• [Work item]
Please reproduce every record exactly as written, leaving out the pictures.

• [Exercise inputs]
----

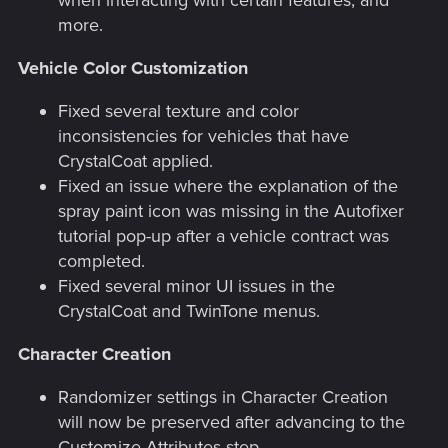
more.
Vehicle Color Customization
Fixed several texture and color
inconsistencies for vehicles that have
CrystalCoat applied.
Fixed an issue where the explanation of the
spray paint icon was missing in the Autofixer
tutorial pop-up after a vehicle contract was
completed.
Fixed several minor UI issues in the
CrystalCoat and TwinTone menus.
Character Creation
Randomizer settings in Character Creation
will now be preserved after advancing to the
Customize Attributes step.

----

• [Written response]
more.
Vehicle Color Customization
Fixed several texture and color
inconsistencies for vehicles that have
CrystalCoat applied.
Fixed an issue where the explanation of the
spray paint icon was missing in the Autofixer
tutorial pop-up after a vehicle contract was
completed.
Fixed several minor UI issues in the
CrystalCoat and TwinTone menus.
Character Creation
Randomizer settings in Character Creation
will now be preserved after advancing to the
Customize Attributes step.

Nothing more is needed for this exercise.